Moderno contemporáneo, clásico con suelo de azulejo en blanco y negro o muy sutil y escandinavo son algunos de los estilos que mejor le irán a tu dormitorio en blanco y negro. Pero, eso sí: sé coherente. Otro pecado capital del interiorismo es, en este caso, resultar demasiado ecléctico. Estudia bien el estilo que va contigo y haz que todos los elementos que incluyas en el cuarto armonicen entre sí, ayudando a mantener una estética propia con todo el conjunto.

4. Crea un rincón de lectura en tu dormitorio blanco y negro

¿Te gusta mucho la lectura? Entonces reserva un rincón para ella en tu dormitorio en blanco y negro moderno. Si tienes suficiente espacio, una butaca al pie de la ventana flanqueada por una hermosa lámpara será una estupenda opción. Si no, también puedes habilitar una zona de lectura cuando estés en la cama. Otro error imperdonable en este caso sería no dotarla de la suficiente iluminación. Recuerda que el negro tiende a absorber la luz, así que elige un foco potente para poder entregarte a esa novela que tanto te gusta sin dejarte la vista en el intento.

5. Confía en el minimalismo

Recargar el dormitorio, especialmente cuando apostamos por la combinación del blanco con el negro, es otro craso error. El minimalismo será nuestro guía para no caer en la saturación de elementos que le harían un flaco favor al resultado final.

No se trata de hacer una habitación sosa, no, el minimalismo consigue decorar a la perfección con los elementos imprescindibles. Para ello, piensa primero cuál es el uso real que le das al dormitorio y qué vas a necesitar. Una vez que lo tengas claro, selecciona el mobiliario por su funcionalidad y por su capacidad decorativa a partes iguales. Pocos elementos, pero buenos y bonitos. Ésta bien podría ser una de las máximas de minimalismo que consigue efectos estéticos únicos con muy poco. Los muebles de gran presencia y de diseño exclusivo te ayudarán en esta misión.

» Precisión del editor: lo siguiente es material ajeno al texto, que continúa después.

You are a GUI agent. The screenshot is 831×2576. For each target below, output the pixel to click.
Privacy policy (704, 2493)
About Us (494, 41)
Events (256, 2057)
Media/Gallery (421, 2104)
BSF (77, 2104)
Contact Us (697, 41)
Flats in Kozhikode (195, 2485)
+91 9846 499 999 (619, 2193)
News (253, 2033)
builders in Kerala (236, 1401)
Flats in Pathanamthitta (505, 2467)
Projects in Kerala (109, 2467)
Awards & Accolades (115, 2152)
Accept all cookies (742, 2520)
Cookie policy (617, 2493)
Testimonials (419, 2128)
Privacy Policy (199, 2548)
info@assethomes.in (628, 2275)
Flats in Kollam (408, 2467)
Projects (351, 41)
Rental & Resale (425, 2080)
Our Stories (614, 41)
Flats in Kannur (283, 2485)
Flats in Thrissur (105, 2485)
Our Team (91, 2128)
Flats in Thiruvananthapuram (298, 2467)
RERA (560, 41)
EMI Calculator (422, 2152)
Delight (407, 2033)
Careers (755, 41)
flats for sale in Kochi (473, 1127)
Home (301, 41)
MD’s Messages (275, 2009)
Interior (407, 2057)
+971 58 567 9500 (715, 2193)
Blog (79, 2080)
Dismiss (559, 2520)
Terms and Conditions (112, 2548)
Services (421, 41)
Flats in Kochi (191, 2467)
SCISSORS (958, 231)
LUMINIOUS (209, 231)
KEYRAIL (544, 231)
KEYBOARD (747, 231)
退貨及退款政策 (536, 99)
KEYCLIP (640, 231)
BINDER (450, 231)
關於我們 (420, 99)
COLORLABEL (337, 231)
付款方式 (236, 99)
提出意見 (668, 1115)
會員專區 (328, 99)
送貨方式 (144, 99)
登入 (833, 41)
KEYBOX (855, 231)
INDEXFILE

También puedes emplear, en este caso, las paredes como elementos decorativos, jugar con la presencia de azulejos, con el contraste entre tonalidades si decides no pintar todas las paredes de tu dormitorio en blanco y negro del mismo color y, por supuesto, elegir cuadros muy especiales que le den al cuarto un aspecto distinguido.

Las lámparas, de mesilla, colgantes o de pie, son otro elemento de lo más interesante para incluir en tu dormitorio blanco y negro. Con ellas y con alguna planta que las complemente conseguirás terminar la decoración. ¿Soso? ¡Nunca! Un dormitorio blanco y negro moderno bien equilibrado y lleno de glamur, muy al estilo Westwing. Ya solo queda que apliques estas ideas y comiences a disfrutar de sus ventajas. ¡Que tengas dulces sueños!